La mujer fue directamente a la habitación de Barry, pero la puerta estaba cerrada y tuvo que llamar con los nudillos.
—¿Quién es? —preguntó una voz femenina.
—Iris. Dile a Barry que me deje entrar.
La puerta se abrió, y apareció Barry, vestido sólo con una bata de seda de color púrpura. Cuando Iris hubo entrado, el hombre cerró la puerta de nuevo. Tumbada en la cama había una muchacha de piel de color canela. La sábana le cubría el desnudo cuerpo hasta la barbilla.
La única silla del cuarto estaba ocupada por las ropas de Barry y la chica, por lo que Iris, ignorando a la desnuda muchacha, se sentó en la cama.
—¿Dónde está Deke? —preguntó a Barry.
Este, tras un breve titubeo, respondió:
—Está escondido y a buen seguro.
—Si no te atreves a decirlo en voz alta, escríbeme la dirección —ordenó Iris.
Barry parecía incómodo.
—¿Cómo has logrado escapar?
—Eso no es asunto tuyo.
—¿Estás segura de que no te han seguido?
—No me hagas reír. Con lo estúpido que eres, si los polis anduvieran tras de ti, hace tiempo que te habrían echado el guante. Dime sólo dónde está Deke y deja que sean los demás quienes piensen.
—Le llamaré —decidió el hombre, yendo hacia la puerta.
Iris fue a seguirle, pero una presión en su cadera la contuvo. Se limitó a decir:
—Dile que voy a ir a verle.
Sin responder, Barry salió del cuarto y cerró la puerta por fuera.
La mujer que estaba en la cama susurró:
—Está con Mabel Hill, en los apartamentos Riverton. —Luego añadió la dirección y el número de teléfono—. Oí a Barry hablar con Deke.
Iris permaneció impasible.
—Mabel Hill. La única Mabel Hill que me suena es la que estaba casada con John Hill, el que asesinaron.
—Esa misma —susurró la mujer.
Iris no pudo contener la ira que desfiguró su rostro.
En aquel momento entró Barry.
—¿Qué te pasa? —preguntó, tras dirigirle una mirada.
—¿Has hablado con Deke? —inquirió Iris.
Barry era demasiado tonto para saber disimular, por lo que Iris se dio cuenta de que mentía cuando dijo:
—Se ha largado, pero ha dejado dicho que me llamaría.
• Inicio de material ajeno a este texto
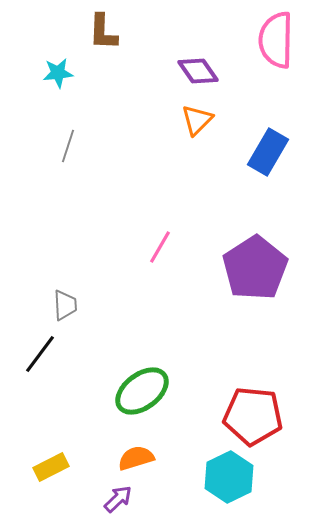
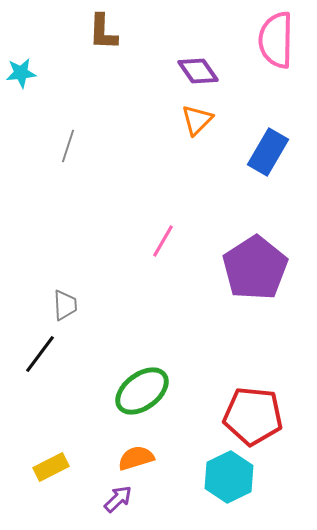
cyan star: moved 37 px left
pink line: moved 3 px right, 6 px up
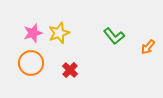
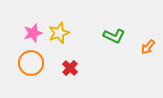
green L-shape: rotated 25 degrees counterclockwise
red cross: moved 2 px up
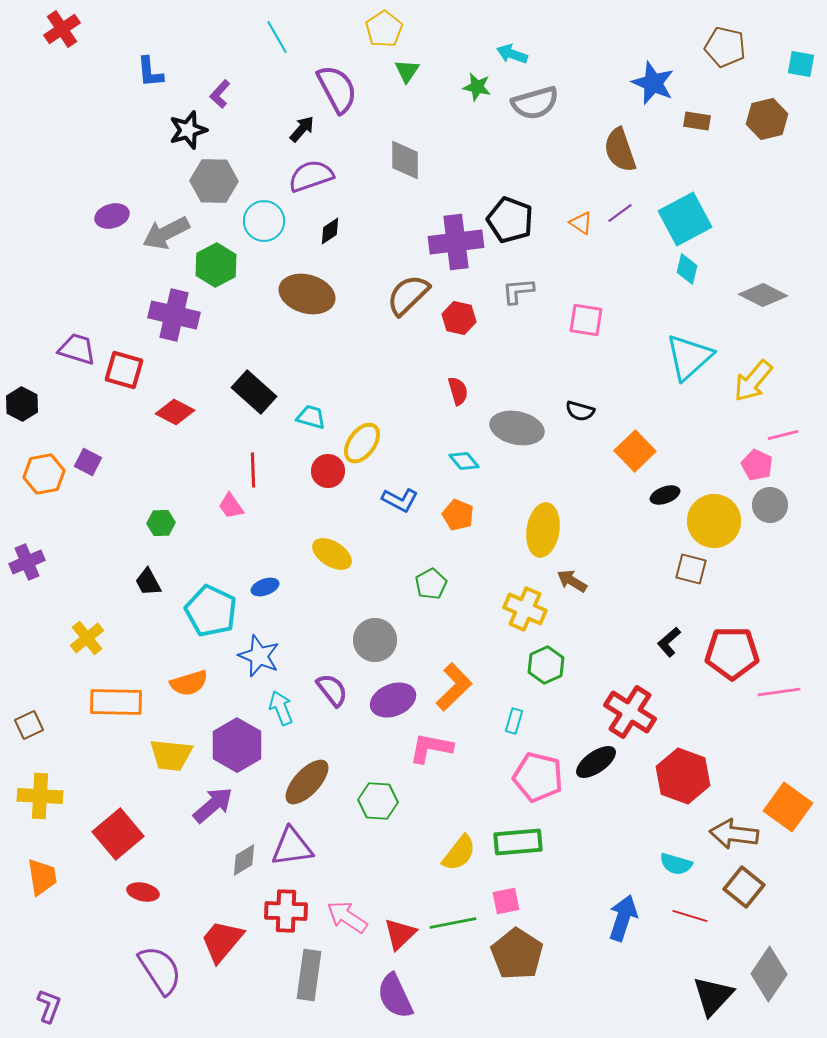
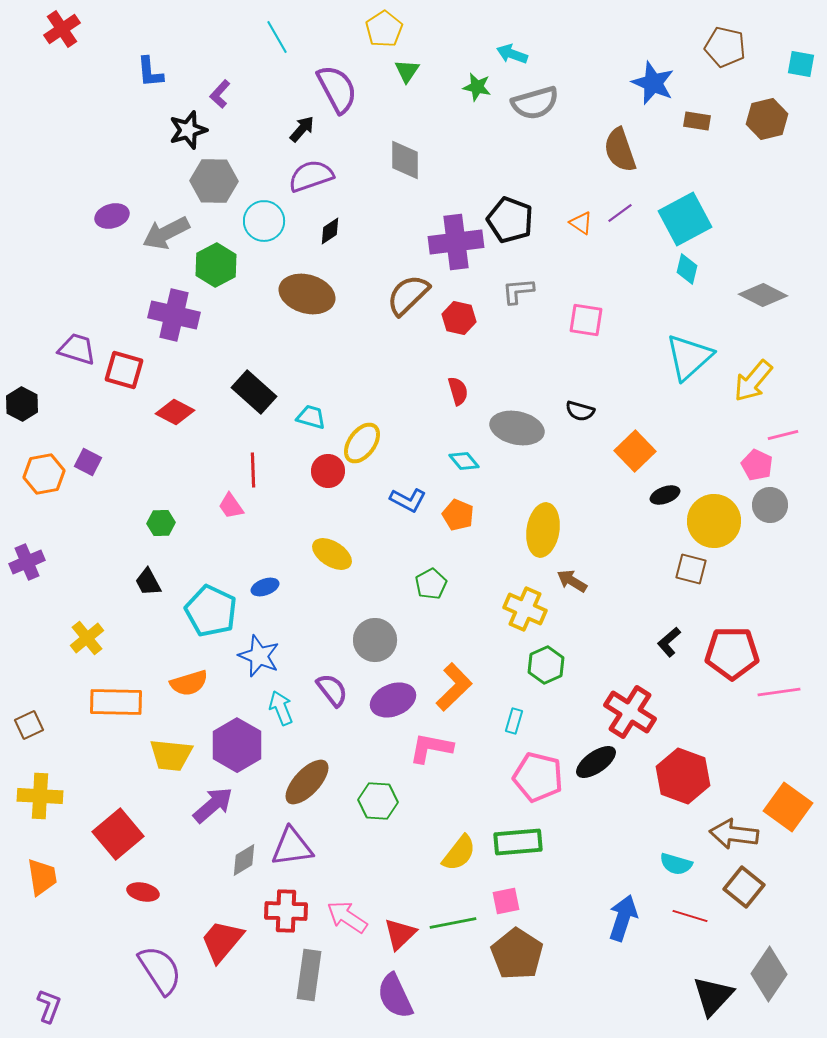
blue L-shape at (400, 500): moved 8 px right
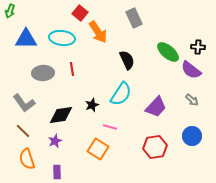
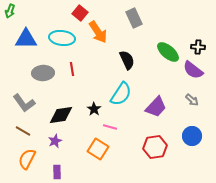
purple semicircle: moved 2 px right
black star: moved 2 px right, 4 px down; rotated 16 degrees counterclockwise
brown line: rotated 14 degrees counterclockwise
orange semicircle: rotated 45 degrees clockwise
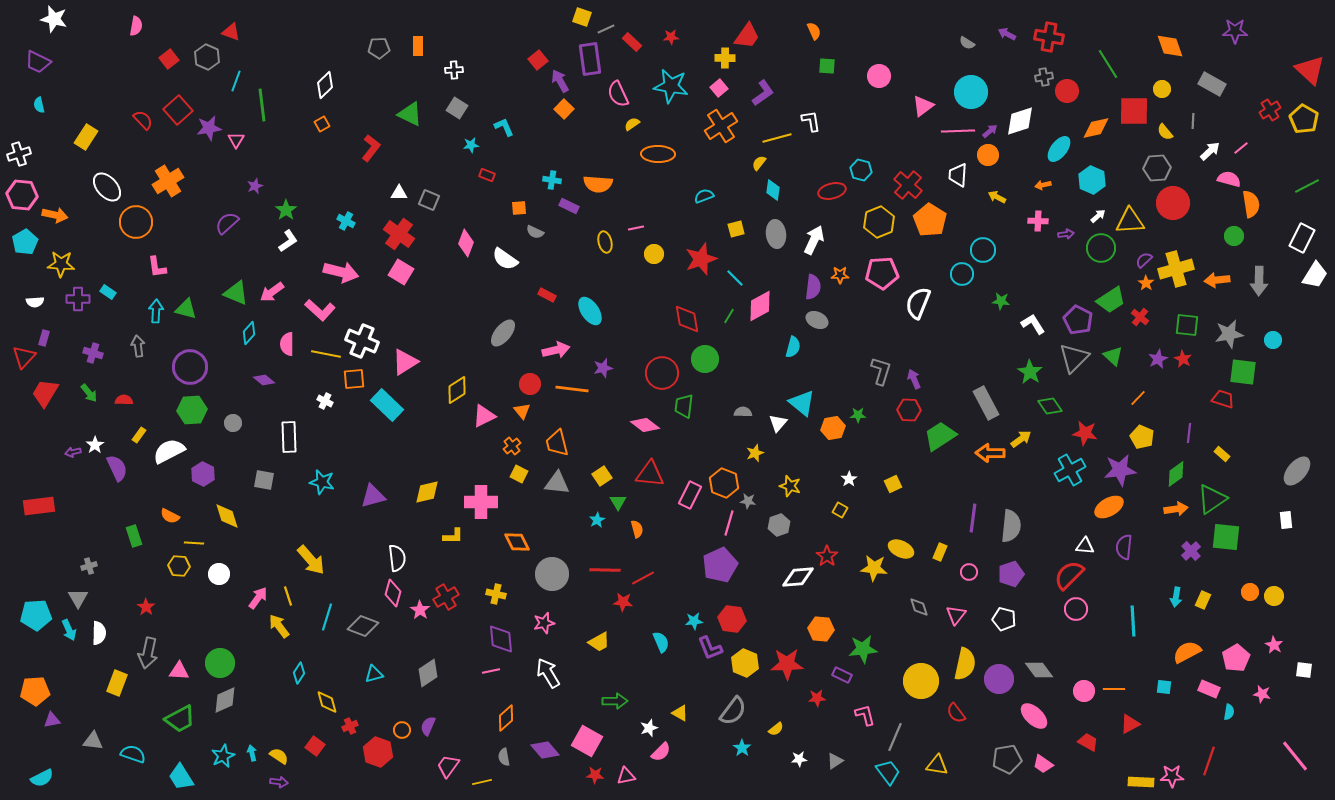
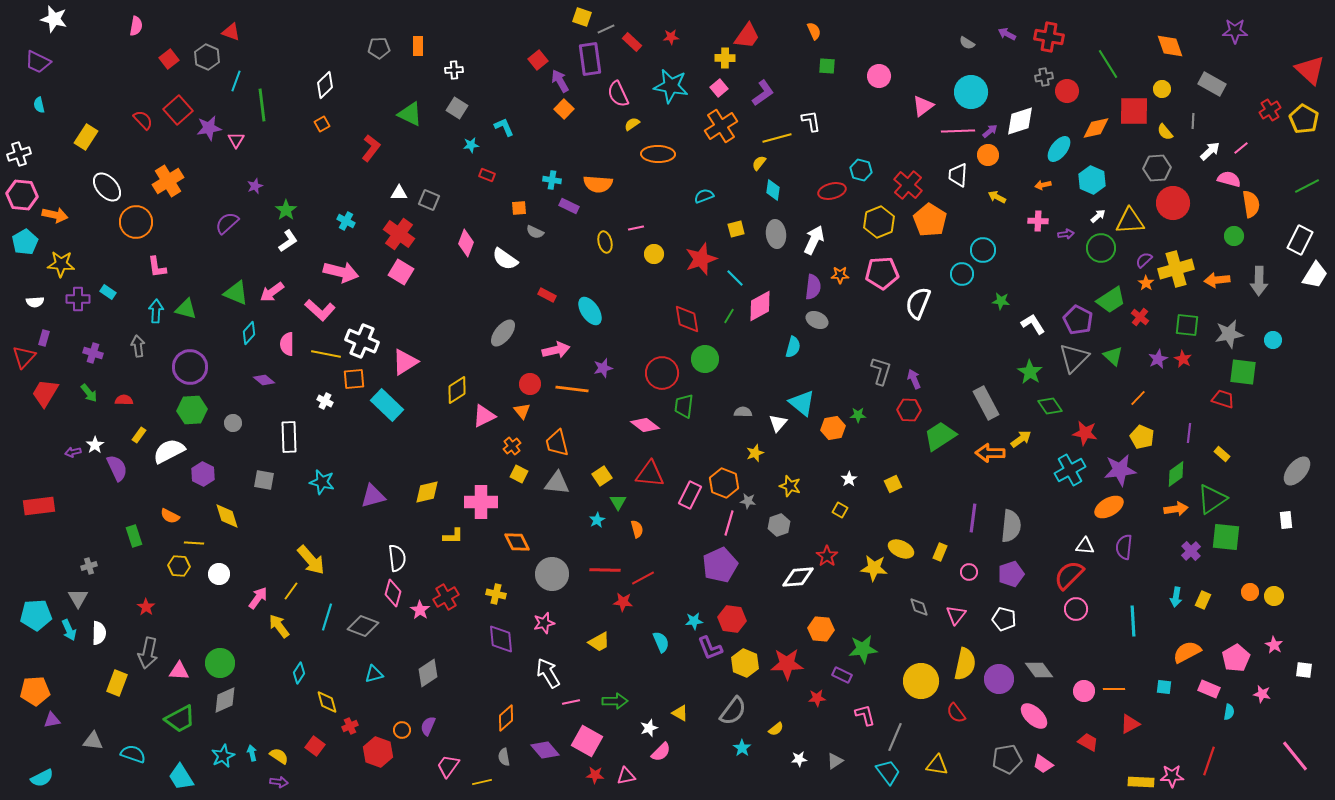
white rectangle at (1302, 238): moved 2 px left, 2 px down
yellow line at (288, 596): moved 3 px right, 5 px up; rotated 54 degrees clockwise
pink line at (491, 671): moved 80 px right, 31 px down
Va a cambiar de escondite.
—Gracias por tu gran ayuda —dijo Iris, levantándose para irse.
La mujer cubierta por la sábana la contuvo:
—Espera un momento y te llevaré. Tengo el coche abajo.
—No vas a hacer nada de eso —dijo Barry ásperamente.
Iris abrió la puerta y, volviéndose, dijo:
—Vete al infierno, asqueroso cretino.
Luego cerró la puerta de un portazo.